La balle est dans le camp du système judiciaire, mais aussi dans la cour des employeurs. Plusieurs doivent se poser des questions aujourd’hui. Je me demande: est-ce que pouvoir égale impunité? Il existe pourtant des politiques contre le harcèlement psychologique et le harcèlement sexuel…
Une fois cela dit, que faire pour que le système judiciaire puisse un jour traiter adéquatement les agressions sexuelles? Quelle est la prochaine étape? Le Code criminel relève du gouvernement fédéral. Y aura-t-il un comité interministériel, une commission d’enquête? Y a-t-il des modèles ailleurs dans le monde où on a trouvé une voie pour accueillir ces plaintes-là?»
Ce que j’espère comme retombées au mouvement #moiaussi, c’est:
– une réforme du système de justice;
– des formations adéquates pour les policiers;
– des cours d’éducation à la sexualité dès le primaire;
– une campagne de sensibilisation nationale sur le consentement et le problème de l’objectification sexuelle;
– une réforme législative pour prendre en compte la réalité du harcèlement via les réseaux sociaux.

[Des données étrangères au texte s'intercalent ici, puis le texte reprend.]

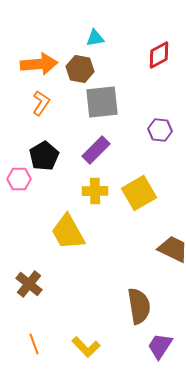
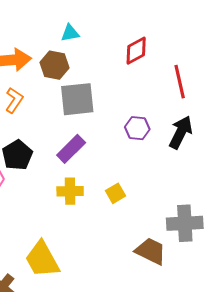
yellow square: (139, 193) -> (116, 193), size x0.6
yellow trapezoid: (68, 232) -> (42, 259), moved

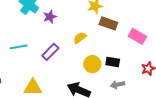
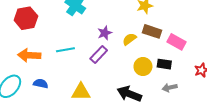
purple star: (50, 17) -> (105, 33), moved
brown rectangle: (108, 23) -> (152, 31), moved
pink rectangle: (137, 36) -> (176, 42), moved

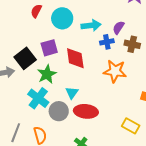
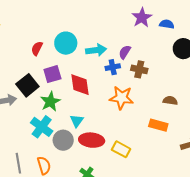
red semicircle: (36, 11) -> (37, 48), moved
yellow rectangle: (131, 126) -> (121, 149), moved
gray line: (16, 133) -> (18, 163), turned -30

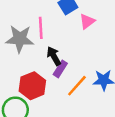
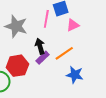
pink line: (41, 28) -> (46, 19), moved
orange line: (77, 86) -> (64, 53), moved

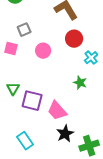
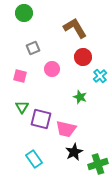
pink square: (11, 49) -> (20, 76), moved
green star: (80, 83) -> (80, 97), moved
pink trapezoid: (57, 111) -> (66, 129), turned -35

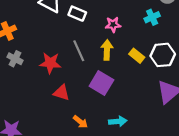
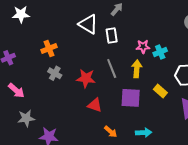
white rectangle: (77, 14) -> (112, 36), turned 56
cyan cross: (152, 17) -> (160, 52), moved
yellow rectangle: (137, 56) -> (160, 91), moved
purple square: (101, 83) -> (131, 98), turned -30

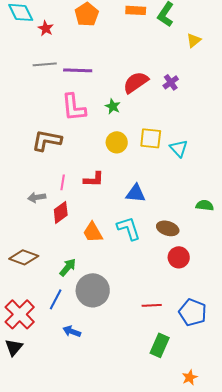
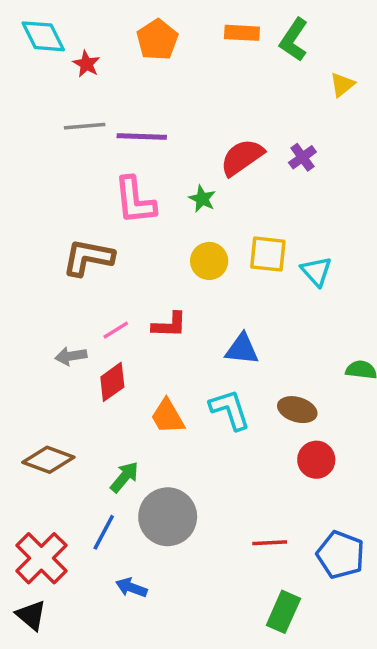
pink line: (63, 182) -> (116, 330), turned 49
black triangle: (14, 347) -> (31, 615), turned -30

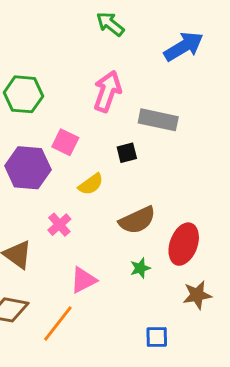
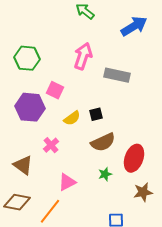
black square: (127, 153) -> (96, 114), moved

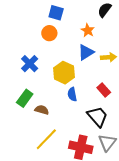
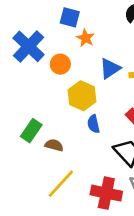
orange star: (88, 30) -> (86, 38), moved
orange circle: (49, 33) -> (60, 64), moved
blue cross: (30, 64) -> (29, 46), moved, size x1.4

«Je ne m’étais pas sentie personnellement concernée par le mot-clic #AgressionNonDénoncée. Mais le mouvement #MoiAussi met en lumière toutes les formes d’abus: le harcèlement, les paroles et les gestes déplacés… C’est triste à dire, mais je ne connais aucune femme qui n’a pas déjà été victime de ça une fois dans sa vie. J’ai aussi constaté que les hommes ont été complètement déstabilisés – et ébranlés – par l’avalanche de témoignages de femmes de leur entourage. Je veux croire qu’il y aura un avant et un après. Je le souhaite sincèrement pour mes filles et pour mon beau-fils. Pour tout le monde en fait.»